> TASK REQUIREMENTS
Scan each line of the records for the word "Artikel" and extract the ones that have it.

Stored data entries
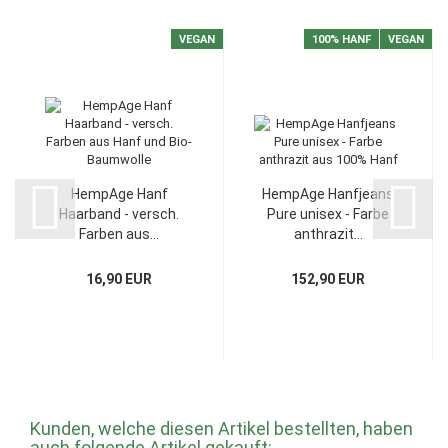
VEGAN
100% HANF
VEGAN
HempAge Hanf
HempAge Hanfjeans
Haarband - versch.
Pure unisex - Farbe
Farben aus...
anthrazit...
16,90 EUR
152,90 EUR
Kunden, welche diesen Artikel bestellten, haben
auch folgende Artikel gekauft:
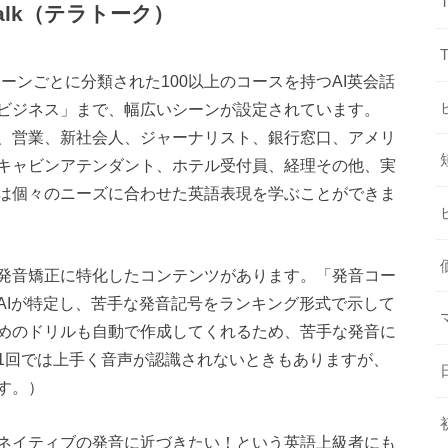
Talk（テラトーク）
ーンごとに分類された100以上のコースを持つAI英会話
ビジネス」まで、幅広いシーンが設定されています。
、営業、新社会人、ジャーナリスト、銀行窓口、アメリ
キャビンアテンダント、ホテル受付員、経理その他、実
は個々のニーズに合わせた英語表現を学ぶことができま
発音矯正に特化したコンテンツがあります。「発音コー
AIが特定し、苦手な発音記号をランキング形式で示して
めのドリルも自動で作成してくれるため、苦手な発音に
1回では上手く音声が認識されないときもありますが、
す。）
ネイティブの発音に近づきたい！という英語上級者にも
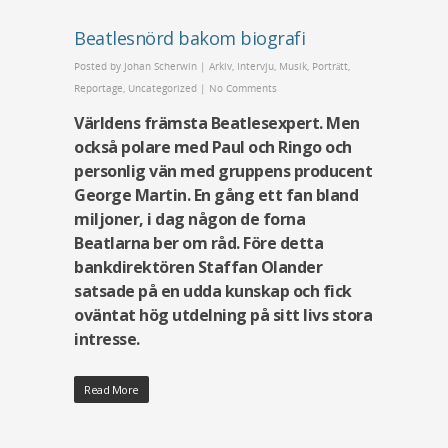
Beatlesnörd bakom biografi
Posted by
Johan Scherwin
|
Arkiv
,
Intervju
,
Musik
,
Porträtt
,
Reportage
,
Uncategorized
|
No Comments
Världens främsta Beatlesexpert. Men
också polare med Paul och Ringo och
personlig vän med gruppens producent
George Martin. En gång ett fan bland
miljoner, i dag någon de forna
Beatlarna ber om råd. Före detta
bankdirektören Staffan Olander
satsade på en udda kunskap och fick
oväntat hög utdelning på sitt livs stora
intresse.
Read More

> RESULT
Kunden, welche diesen Artikel bestellten, haben
auch folgende Artikel gekauft:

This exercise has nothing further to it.